The result is a togetherness that can never synchronize
strictly. Instead, bar by bar, spontaneous tempo canons
result. This openness of time even bleeds into the form
itself – the piece has five sections like a rondo,
with the two instruments starting every measure together in
the odd sections. In the second section, however, the
pianist enters later, in the fourth one, the clarinetist
enters later. But the score does not indicate where the next
section will begin; that, too, is up to spontaneous player
decisions. The result is a freely shifting mosaic of varied
togethernesses.
In Duo: table & books
performers similarly decide section boundaries. For example,
the first part of the piece begins with two sounds from
performer I always alternating with one sound from performer
II. Halfway through, however, performer II will decide to
invert these roles by making a sound following the first
sound of performer I – and then following with a
second sound. From that moment, it will always be two sounds
from performer II alternating with one from performer I. So
there is a two-one “meter”, but as the roles
shift, the intensities are redistributed as a subtle
variation in metrical personality. This is a
“meter” for a specific situation – two
people, sitting at a table, each reading their own book. At
first they make sounds while reading that are
“non-intentional in nature” as the score says,
later they read single words from their books out loud,
creating fleeting verbal encounters between two different
inner worlds.
On this disc, ruht nicht
aus and Duo
(guitar) are two mirroring commentaries on
duo-ness. The guitar piece is a duo, but for a single
player. Here, the main section actually is on two
conventional staves linked by barlines. However, the
guitarist is to play the top and the bottom voices freely,
as if two interdependent players in the manner of Two2.

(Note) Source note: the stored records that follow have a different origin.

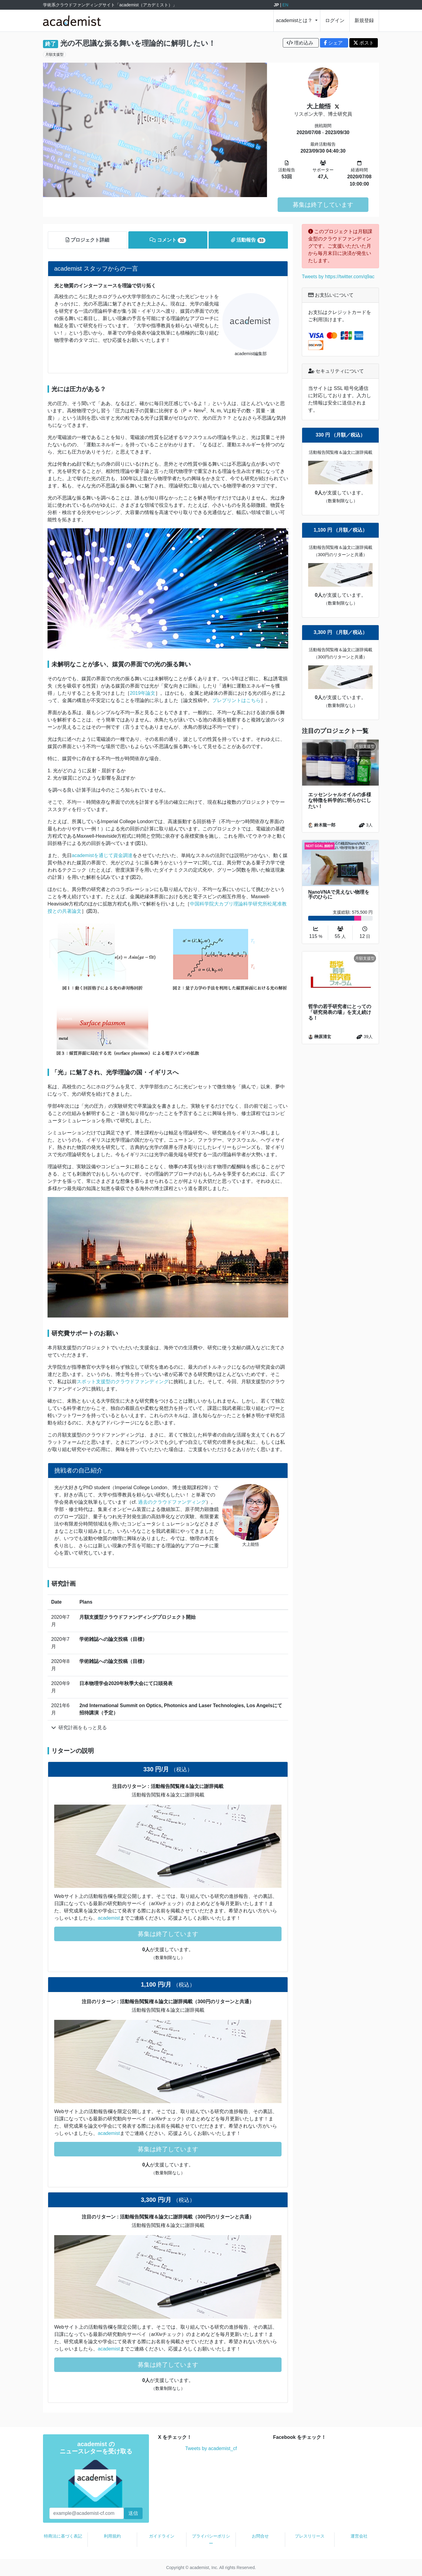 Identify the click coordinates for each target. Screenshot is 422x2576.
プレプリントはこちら (236, 700)
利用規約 (112, 2536)
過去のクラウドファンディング (172, 1502)
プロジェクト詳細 (87, 239)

Other sections are interwoven into this, involving other
forms of polyphony: dyads, or laisser
vibrer tones overlapping with new attacks. The
result is an ambiguous listening experience, generally
sounding like a single compound melody but always also
suggesting two underlying streams. Conversely, ruht
nicht aus for voice and instrument – here
also performed by a single performer – notates the two
voices only as dyads that are to be played strictly together
– though of course, the beginning and ending of a note
means some- thing quite different for a voice or a piano.
Yet the two need to negotiate what “together”
means for such different sounds. In both these performances
on this disc, a single interpreter splits themself up and
must negotiate time with this inner other. Are we hearing
one voice, two voices, or some spectral in-between?
Alone and 20/21
take the rethinking of togetherness the furthest, by playing
with togetherness in various forms of full separa- tion. In
Alone for voice and piano, a poem by Nikki Giovanni is sung
twice, with piano accompaniments. Both song and piano are
notated on the same staff, but are performed separately in
alternation, with maybe some overlap. Yet still, a
“bar” unites them in togetherness: the staff on
which both parts are written. In the second half, the order
of piano and voice entries on a single staff switches
around, creating new relations, while maintaining the same
underlying “bars”. The two remain separate
(“lonely”), but separate together (“with
you”).
If Duo: table & books
was a situation of reading together, 20/21 is a lockdown
situation in the pandemic. Just as in Alone, the two parts
are played separately – but then edited together to
form a duo. Metrical togetherness is achieved in an
ingenious way: the flute player will listen to the recording
made by the pianist, but pause it halfway through, then
record half of their part, then listen to the rest of the
piano recording, and record their second half. Later, the
recordings are edited to overlap. This way, the
pianist’s choices of tone, tempo, and metrical feel
may influence the flutist’s playing, occasioning a
shared sense of counting and a togetherness while being
completely separated in space and in time.
Two people, across their distances, counting together,
interdependent, yet free, creating rich new time.